Banks’ margin squeeze doesn’t worry RBA’s Debelle


“One thing I’m not particularly worried about in a low interest rate environment is its effect on bank interest margins,” Dr Debelle said at a Financial Services Institute of Australasia lunch in Sydney.

Following a speech that highlighted the improvement in loan quality from better credit standards, Dr Debelle said banks also benefited from low rates because it meant fewer loans went bad.

“I think that sometimes seems to get missed in the discussion here.

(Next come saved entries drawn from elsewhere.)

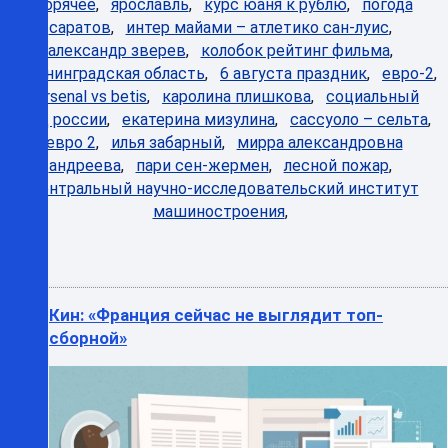
Горячее
,
ярославль
,
курс юаня к рублю
,
погода
саратов
,
интер майами – атлетико сан-луис
,
александр зверев
,
колобок рейтинг фильма
,
калининградская область
,
6 августа праздник
,
евро-2
,
arsenal vs betis
,
каролина плишкова
,
социальный
фонд россии
,
екатерина мизулина
,
сассуоло – сельта
,
евро 2
,
илья забарный
,
мирра александровна
андреева
,
пари сен-жермен
,
лесной пожар
,
центральный научно-исследовательский институт
машиностроения
,
Кин: «Франция сейчас не выглядит топ-
сборной»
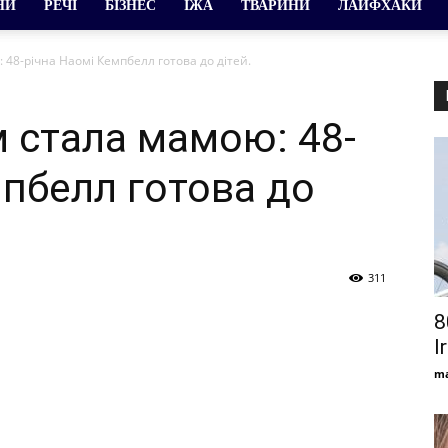
НИ
РЕЧІ
БІЗНЕС
ЇЖА
ТВАРИНИ
ЛАЙФХАКИ
48-річна Наомі Кемпбелл готова до дітей.
 стала мамою: 48-
мпбелл готова до
311
8
I
ma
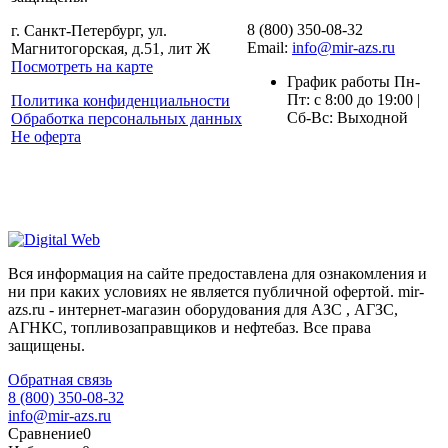
8 (800) 350-08-32
г. Санкт-Петербург, ул.
Email:
info@mir-azs.ru
Магнитогорская, д.51, лит Ж
Посмотреть на карте
График работы Пн-
Пт: с 8:00 до 19:00 |
Политика конфиденциальности
Сб-Вс: Выходной
Обработка персональных данных
Не оферта
Вся информация на сайте предоставлена для ознакомления и
ни при каких условиях не является публичной офертой. mir-
azs.ru - интернет-магазин оборудования для АЗС , АГЗС,
АГНКС, топливозаправщиков и нефтебаз. Все права
защищены.
Обратная связь
8 (800) 350-08-32
info@mir-azs.ru
Сравнение
0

We are setting policy to ensure a strong Australian economy,” he said.

The comments come amid a growing debate among business leaders and some politicians about whether the RBA has cut interest rates too low.

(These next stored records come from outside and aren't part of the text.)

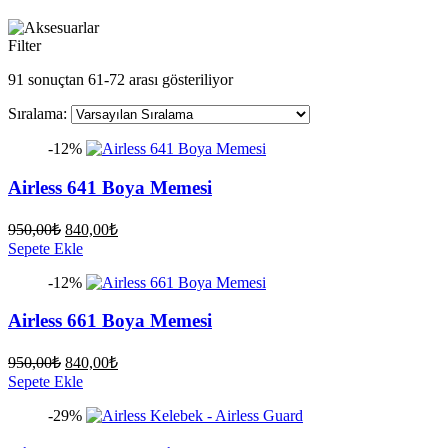
Filter
91 sonuçtan 61-72 arası gösteriliyor
Sıralama:
-12%
Airless 641 Boya Memesi
Orijinal
Şu
950,00
₺
840,00
₺
fiyat:
andaki
Sepete Ekle
fiyat:
950,00₺.
-12%
840,00₺.
Airless 661 Boya Memesi
Orijinal
Şu
950,00
₺
840,00
₺
fiyat:
andaki
Sepete Ekle
fiyat:
950,00₺.
-29%
840,00₺.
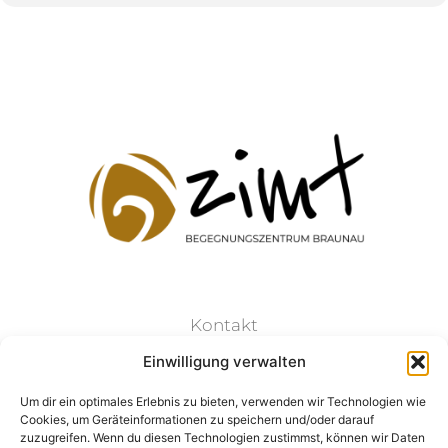
Kontakt
Einwilligung verwalten
Datenschutz
Um dir ein optimales Erlebnis zu bieten, verwenden wir Technologien wie
Cookies, um Geräteinformationen zu speichern und/oder darauf
Impressum
zuzugreifen. Wenn du diesen Technologien zustimmst, können wir Daten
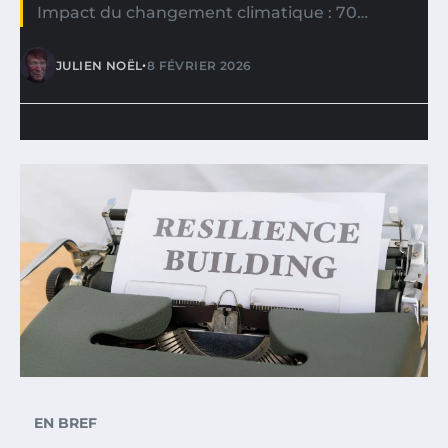
Impact du changement climatique : 70…
•
JULIEN NOËL
8 FÉVRIER 2026
EN BREF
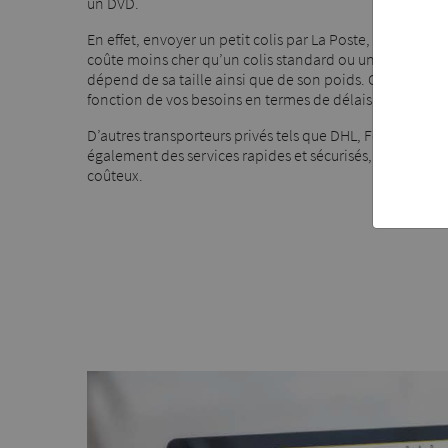
un DVD.
En effet, envoyer un petit colis par La Poste, tel qu’un C
coûte moins cher qu’un colis standard ou un grand colis.
dépend de sa taille ainsi que de son poids. Choisissez 
fonction de vos besoins en termes de délais et de suivi d
D’autres transporteurs privés tels que DHL, FedEx, Chr
également des services rapides et sécurisés, bien qu’ils
coûteux.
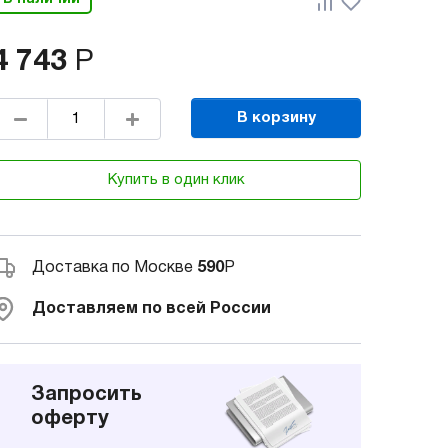
4 743
Р
В корзину
Купить в один клик
Доставка по Москве
590
Р
Доставляем по всей России
Запросить
оферту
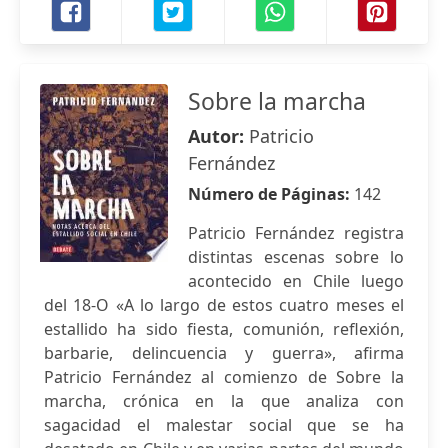
Sobre la marcha
Autor:
Patricio
Fernández
Número de Páginas:
142
Patricio Fernández registra
distintas escenas sobre lo
acontecido en Chile luego
del 18-O «A lo largo de estos cuatro meses el
estallido ha sido fiesta, comunión, reflexión,
barbarie, delincuencia y guerra», afirma
Patricio Fernández al comienzo de Sobre la
marcha, crónica en la que analiza con
sagacidad el malestar social que se ha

On Friday, National Australia Bank chief executive Phil Chronican repeated his concern that rate cuts had lost their ability to stimulate the economy.

“I worry that monetary policy generally has generally lost its potency,” Mr Chronican said before the government’s banking inquiry in Canberra.

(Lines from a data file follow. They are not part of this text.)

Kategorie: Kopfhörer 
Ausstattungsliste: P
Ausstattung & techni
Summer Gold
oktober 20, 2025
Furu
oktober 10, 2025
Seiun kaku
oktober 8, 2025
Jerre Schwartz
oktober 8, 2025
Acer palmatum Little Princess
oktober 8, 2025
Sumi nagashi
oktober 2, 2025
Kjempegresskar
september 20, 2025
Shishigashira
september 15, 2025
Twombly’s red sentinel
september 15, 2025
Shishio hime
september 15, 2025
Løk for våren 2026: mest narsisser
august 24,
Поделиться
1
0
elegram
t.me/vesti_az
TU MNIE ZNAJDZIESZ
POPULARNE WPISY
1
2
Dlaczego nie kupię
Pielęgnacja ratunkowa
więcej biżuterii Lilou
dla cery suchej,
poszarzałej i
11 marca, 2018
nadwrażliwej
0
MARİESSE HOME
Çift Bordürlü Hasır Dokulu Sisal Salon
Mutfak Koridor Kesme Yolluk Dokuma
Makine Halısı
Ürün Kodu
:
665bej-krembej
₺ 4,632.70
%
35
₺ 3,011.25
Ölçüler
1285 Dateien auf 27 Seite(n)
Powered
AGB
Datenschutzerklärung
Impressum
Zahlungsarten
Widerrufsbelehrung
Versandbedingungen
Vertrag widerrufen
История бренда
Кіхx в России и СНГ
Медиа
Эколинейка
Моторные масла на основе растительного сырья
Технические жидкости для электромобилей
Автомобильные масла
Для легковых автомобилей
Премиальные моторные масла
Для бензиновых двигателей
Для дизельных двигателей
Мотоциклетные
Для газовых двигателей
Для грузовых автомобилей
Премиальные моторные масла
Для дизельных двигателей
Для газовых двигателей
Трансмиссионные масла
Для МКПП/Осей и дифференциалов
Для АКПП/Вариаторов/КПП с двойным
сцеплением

In a sign of the pressure on margins from cutting rates, Mr Chronican also said it had become “impossible” for the bank to pass on the full value of interest rate cuts to deposit customers.

Dr Debelle called for patience when assessing the impact of rate cuts, saying that although “instantaneous gratification” was desired, this is not how monetary policy worked.  He said it was “possible” that monetary policy, which refers to moving interest rates, was “slightly less effective than in the past but it’s absolutely still effective.”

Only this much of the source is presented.